French is joining the IOC from the England and Wales Cricket Board, where he was Director of Public Policy and International Relations, overseeing the organisation’s strategic development in public affairs and managing key external relationships.
Before that, Philip French held the position of Chief Adviser on Sport at the Department for Culture, Media and Sport of the United Kingdom government. With responsibilities ranging from grassroots and elite athlete funding ahead of the Olympic Games London 2012, the National Lottery, broadcasting and gambling, French led on drafting and delivering the government’s key strategic policies on behalf of the Secretary of State for Culture, Media and Sport.
Mr French was previously Chief Executive of Supporter Trusts, a British non-profit organisation which aims to provide a platform for fans to influence the running of their clubs, and Director of Public Policy at Premier League, where he had responsibility for public affairs, corporate communications and community development. He previously wrote for the Guardian newspaper and was a consultant to UEFA in the UK.

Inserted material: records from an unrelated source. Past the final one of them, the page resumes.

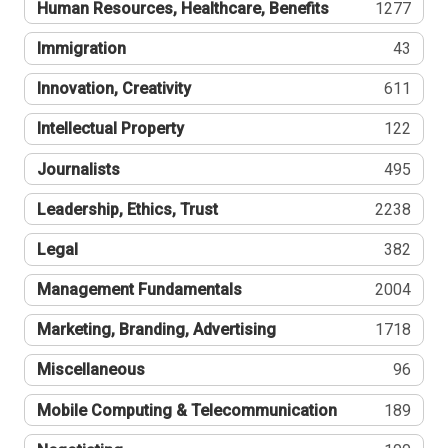
Human Resources, Healthcare, Benefits
1277
Immigration
43
Innovation, Creativity
611
Intellectual Property
122
Journalists
495
Leadership, Ethics, Trust
2238
Legal
382
Management Fundamentals
2004
Marketing, Branding, Advertising
1718
Miscellaneous
96
Mobile Computing & Telecommunication
189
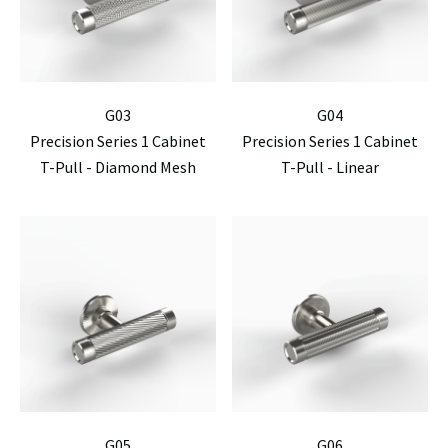
G03
G04
Precision Series 1 Cabinet
Precision Series 1 Cabinet
T-Pull - Diamond Mesh
T-Pull - Linear
G05
G06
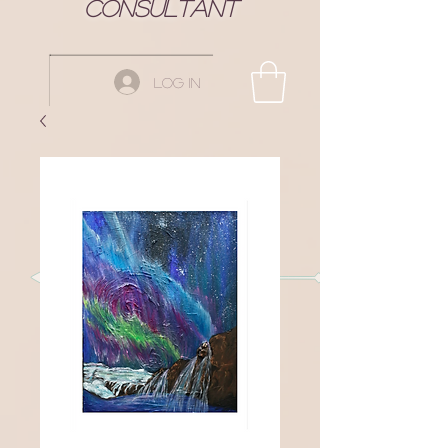
Consultant
Log In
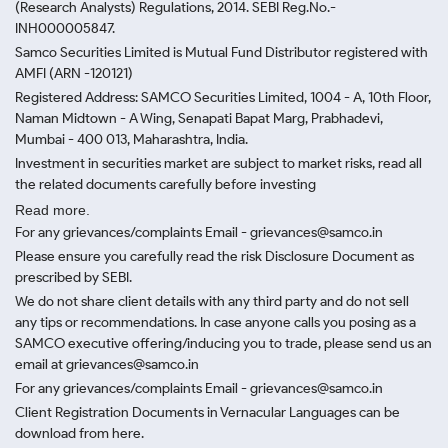
(Research Analysts) Regulations, 2014. SEBI Reg.No.-
INH000005847.
Samco Securities Limited is Mutual Fund Distributor registered with
AMFI (ARN -120121)
Registered Address: SAMCO Securities Limited, 1004 - A, 10th Floor,
Naman Midtown - A Wing, Senapati Bapat Marg, Prabhadevi,
Mumbai - 400 013, Maharashtra, India.
Investment in securities market are subject to market risks, read all
the related documents carefully before investing
Read more.
For any grievances/complaints Email - grievances@samco.in
Please ensure you carefully read the risk Disclosure Document as
prescribed by SEBI.
We do not share client details with any third party and do not sell
any tips or recommendations. In case anyone calls you posing as a
SAMCO executive offering/inducing you to trade, please send us an
email at grievances@samco.in
For any grievances/complaints Email - grievances@samco.in
Client Registration Documents in Vernacular Languages can be
download from here.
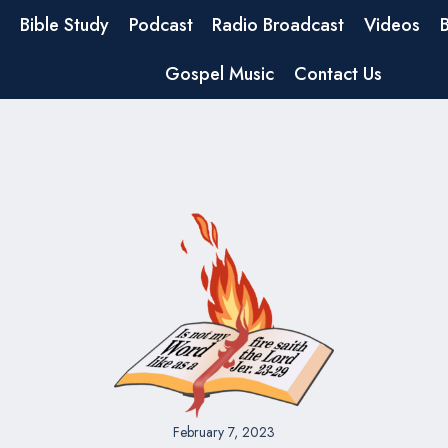
Bible Study
Podcast
Radio Broadcast
Videos
Gospel Music
Contact Us
February 7, 2023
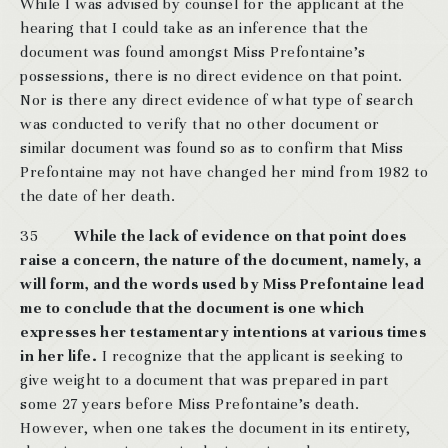
While I was advised by counsel for the applicant at the
hearing that I could take as an inference that the
document was found amongst Miss Prefontaine’s
possessions, there is no direct evidence on that point.
Nor is there any direct evidence of what type of search
was conducted to verify that no other document or
similar document was found so as to confirm that Miss
Prefontaine may not have changed her mind from 1982 to
the date of her death.
35
While the lack of evidence on that point does
raise a concern, the nature of the document, namely, a
will form, and the words used by Miss Prefontaine lead
me to conclude that the document is one which
expresses her testamentary intentions at various times
in her life.
I recognize that the applicant is seeking to
give weight to a document that was prepared in part
some 27 years before Miss Prefontaine’s death.
However, when one takes the document in its entirety,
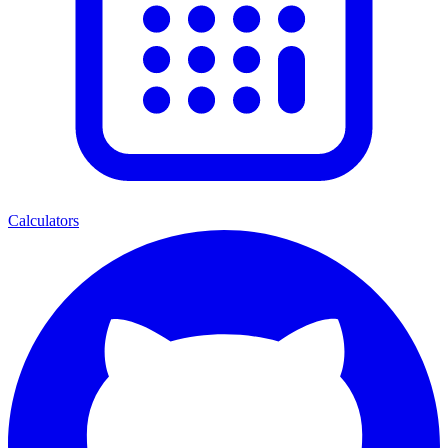
Calculators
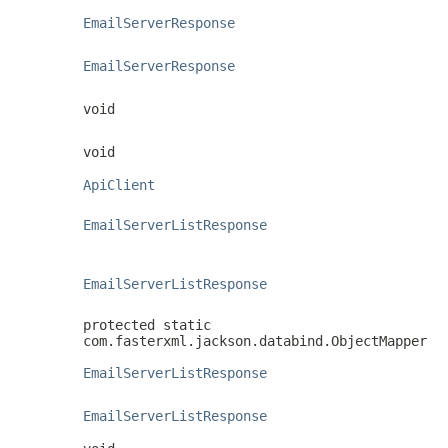
EmailServerResponse
EmailServerResponse
void
void
ApiClient
EmailServerListResponse
EmailServerListResponse
protected static
com.fasterxml.jackson.databind.ObjectMapper
EmailServerListResponse
EmailServerListResponse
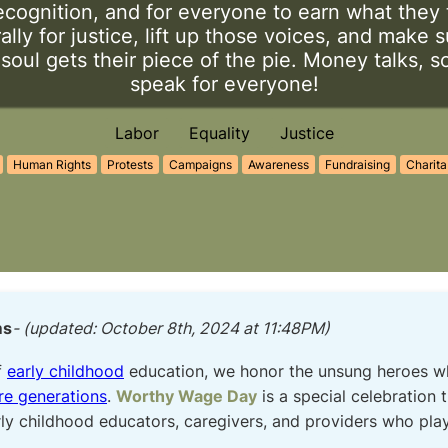
ecognition, and for everyone to earn what they 
 rally for justice, lift up those voices, and make 
oul gets their piece of the pie. Money talks, so
speak for everyone!
Labor
Equality
Justice
Human Rights
Protests
Campaigns
Awareness
Fundraising
Charita
ms
- (updated: October 8th, 2024 at 11:48PM)
f
early childhood
education, we honor the unsung heroes who
re generations
.
Worthy Wage Day
is a special celebration 
ly childhood educators, caregivers, and providers who play 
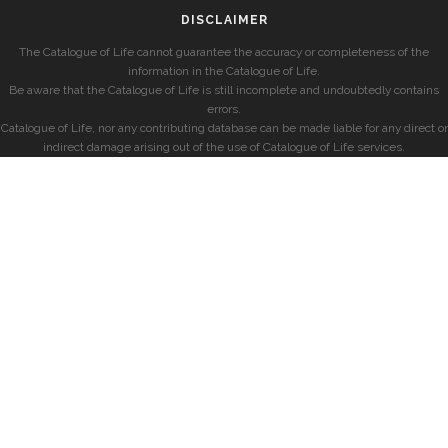
DISCLAIMER
The Catalogue of Life cannot guarantee the accuracy or completeness of the
information in the Catalogue of Life.
Be aware that the Catalogue of Life is still incomplete and undoubtedly contains
errors.
Catalogue of Life, nor any contributing database can be made liable for any direct or
indirect damage arising out of the use of Catalogue of Life services.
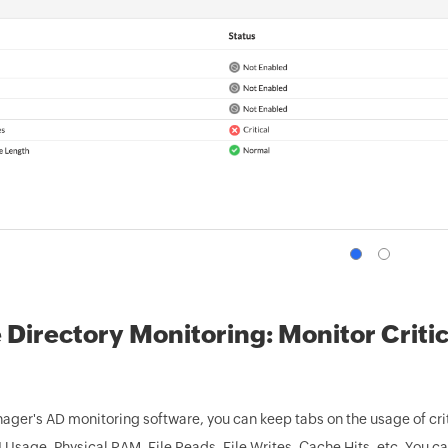
 Directory Monitoring: Monitor Criti
ger's AD monitoring software, you can keep tabs on the usage of c
Usage, Physical RAM, File Reads, File Writes, Cache Hits, etc. You c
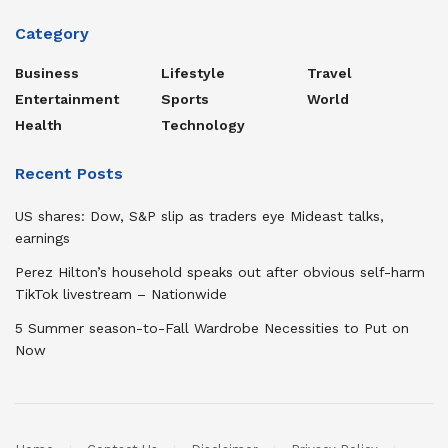
Category
Business
Lifestyle
Travel
Entertainment
Sports
World
Health
Technology
Recent Posts
US shares: Dow, S&P slip as traders eye Mideast talks,
earnings
Perez Hilton’s household speaks out after obvious self-harm
TikTok livestream – Nationwide
5 Summer season-to-Fall Wardrobe Necessities to Put on
Now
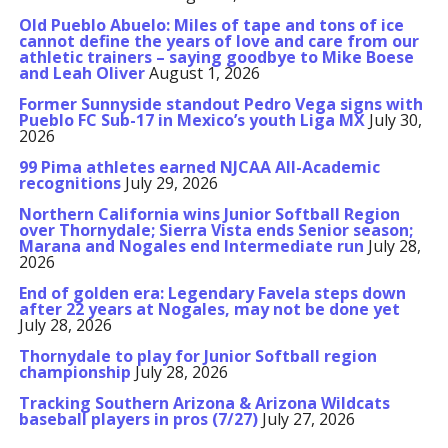
Old Pueblo Abuelo: Miles of tape and tons of ice
cannot define the years of love and care from our
athletic trainers – saying goodbye to Mike Boese
and Leah Oliver
August 1, 2026
Former Sunnyside standout Pedro Vega signs with
Pueblo FC Sub-17 in Mexico’s youth Liga MX
July 30,
2026
99 Pima athletes earned NJCAA All-Academic
recognitions
July 29, 2026
Northern California wins Junior Softball Region
over Thornydale; Sierra Vista ends Senior season;
Marana and Nogales end Intermediate run
July 28,
2026
End of golden era: Legendary Favela steps down
after 22 years at Nogales, may not be done yet
July 28, 2026
Thornydale to play for Junior Softball region
championship
July 28, 2026
Tracking Southern Arizona & Arizona Wildcats
baseball players in pros (7/27)
July 27, 2026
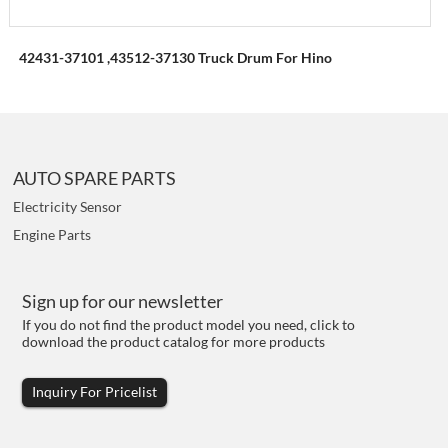
42431-37101 ,43512-37130 Truck Drum For Hino
AUTO SPARE PARTS
Electricity Sensor
Engine Parts
Sign up for our newsletter
If you do not find the product model you need, click to
download the product catalog for more products
Inquiry For Pricelist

A graduate in Economics with Government of the London School of Economics and Political Science, Philip French has acquired over his career extensive experience in public affairs, international relations, community development and stakeholder management. He is very well acquainted with the world of sport, from both the media and management sides, and will be a valuable addition to the IOC’s team of directors.
A fan of athletics, football, cricket and tennis, Mr French is also involved in a number of grassroots and charity projects.
A British national, Mr French will take up his post on 1 March 2016.
The IOC has developed a comprehensive programme using sport as a tool for local socio-economic development and for humanitarian assistance. The PASD is central in defining the strategies for the development and implementation of such grassroots and peace projects around the world, as well as for advocating for the integration of sport and physical activity in national and international policies and programmes. It is also responsible for fostering partnerships with a wide range of organisations specialised in development and humanitarian aid, including the agencies of the United Nations (UN) and non-governmental organisations (NGOs), in a bid to build a better world through sport.
The International Olympic Committee is a not-for-profit independent international organisation made up of volunteers, which is committed to building a better world through sport. It redistributes more than 90 per cent of its income to the wider sporting movement, which means that every day the equivalent of USD 3.25 million goes to help athletes and sports organisations at all levels around the world.